#### YOUR INSTRUCTIONS:
For each line in the records that contains "Select", make a copy.

#### DATA FOR THIS TASK:

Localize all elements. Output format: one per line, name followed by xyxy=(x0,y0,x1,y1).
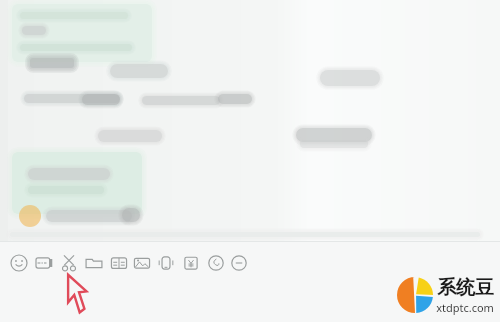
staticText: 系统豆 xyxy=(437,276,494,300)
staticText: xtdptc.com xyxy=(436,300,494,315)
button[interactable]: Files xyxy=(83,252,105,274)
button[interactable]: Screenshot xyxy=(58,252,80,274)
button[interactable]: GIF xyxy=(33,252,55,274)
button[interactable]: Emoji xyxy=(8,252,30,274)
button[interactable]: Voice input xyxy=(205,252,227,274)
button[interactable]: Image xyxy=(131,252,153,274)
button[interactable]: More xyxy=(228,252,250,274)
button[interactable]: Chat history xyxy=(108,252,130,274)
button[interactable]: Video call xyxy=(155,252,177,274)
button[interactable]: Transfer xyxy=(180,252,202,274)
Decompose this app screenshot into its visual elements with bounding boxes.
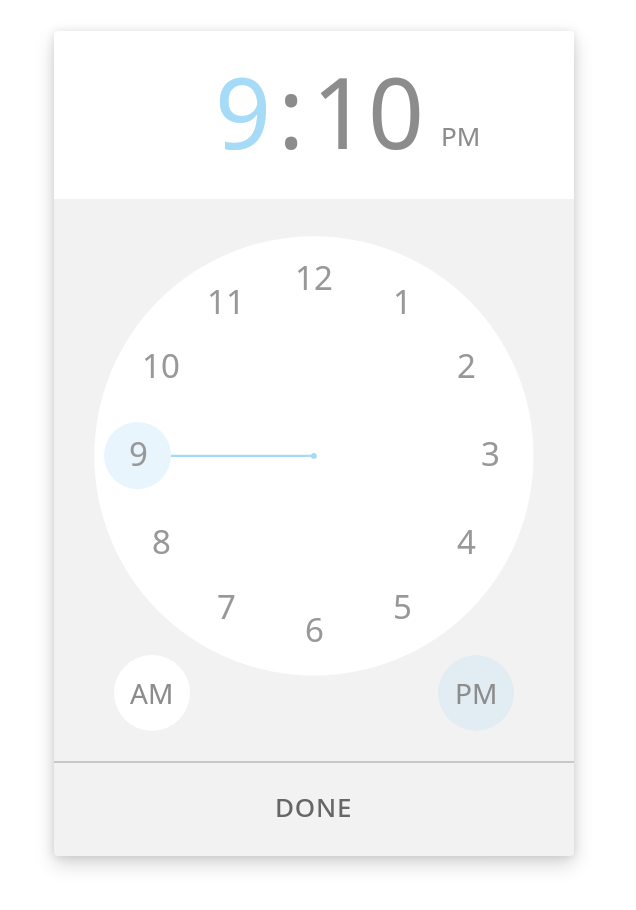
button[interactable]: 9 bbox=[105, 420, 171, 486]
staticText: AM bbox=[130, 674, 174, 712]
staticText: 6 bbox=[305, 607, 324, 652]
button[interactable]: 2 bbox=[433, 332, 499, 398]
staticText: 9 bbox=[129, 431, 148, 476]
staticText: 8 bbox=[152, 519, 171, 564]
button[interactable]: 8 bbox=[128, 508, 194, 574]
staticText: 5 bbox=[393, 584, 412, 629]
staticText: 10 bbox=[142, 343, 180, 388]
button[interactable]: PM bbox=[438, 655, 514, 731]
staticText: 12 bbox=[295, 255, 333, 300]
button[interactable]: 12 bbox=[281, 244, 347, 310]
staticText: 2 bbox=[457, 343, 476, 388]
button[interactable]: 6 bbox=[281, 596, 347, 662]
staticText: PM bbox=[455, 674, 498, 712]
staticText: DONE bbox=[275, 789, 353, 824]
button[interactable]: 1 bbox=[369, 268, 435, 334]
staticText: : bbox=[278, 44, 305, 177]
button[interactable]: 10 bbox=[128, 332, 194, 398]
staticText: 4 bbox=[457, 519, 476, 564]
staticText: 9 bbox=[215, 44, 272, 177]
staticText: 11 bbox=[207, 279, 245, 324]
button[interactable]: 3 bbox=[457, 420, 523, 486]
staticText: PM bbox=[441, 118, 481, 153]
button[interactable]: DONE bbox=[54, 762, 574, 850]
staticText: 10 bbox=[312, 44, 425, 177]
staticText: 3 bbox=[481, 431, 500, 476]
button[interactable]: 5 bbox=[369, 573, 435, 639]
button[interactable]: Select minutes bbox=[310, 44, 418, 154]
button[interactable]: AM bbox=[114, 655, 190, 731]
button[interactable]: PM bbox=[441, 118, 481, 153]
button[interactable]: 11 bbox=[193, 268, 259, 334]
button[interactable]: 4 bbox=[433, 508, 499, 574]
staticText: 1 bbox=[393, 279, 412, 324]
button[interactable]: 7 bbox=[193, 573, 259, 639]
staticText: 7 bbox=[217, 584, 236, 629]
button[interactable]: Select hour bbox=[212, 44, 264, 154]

#### FINISHED EXERCISE:
button[interactable]: Select minutes bbox=[310, 44, 418, 154]
button[interactable]: Select hour bbox=[212, 44, 264, 154]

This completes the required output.